### WHAT TO PRODUCE
The entries below need to be transcribed exactly, without their images.
□ □ □ □ □
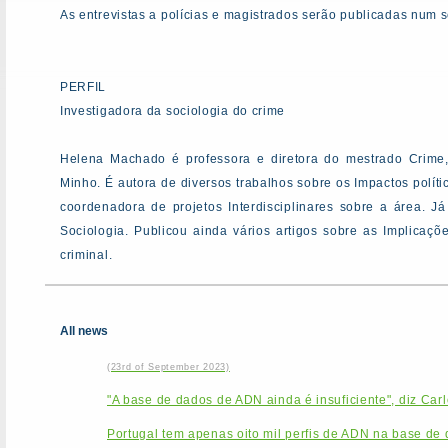
As entrevistas a polícias e magistrados serão publicadas num s
PERFIL
Investigadora da sociologia do crime
Helena Machado é professora e diretora do mestrado Crime
Minho. É autora de diversos trabalhos sobre os Impactos políti
coordenadora de projetos Interdisciplinares sobre a área. J
Sociologia. Publicou ainda vários artigos sobre as Implicaçõ
criminal.
All news
(23rd of September 2023)
"A base de dados de ADN ainda é insuficiente", diz Car
Portugal tem apenas oito mil perfis de ADN na base de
□ □ □ □ □
### ANSWER FOR THIS EXERCISE
As entrevistas a polícias e magistrados serão publicadas num s
PERFIL
Investigadora da sociologia do crime
Helena Machado é professora e diretora do mestrado Crime
Minho. É autora de diversos trabalhos sobre os Impactos políti
coordenadora de projetos Interdisciplinares sobre a área. J
Sociologia. Publicou ainda vários artigos sobre as Implicaçõ
criminal.
All news
(23rd of September 2023)
"A base de dados de ADN ainda é insuficiente", diz Car
Portugal tem apenas oito mil perfis de ADN na base de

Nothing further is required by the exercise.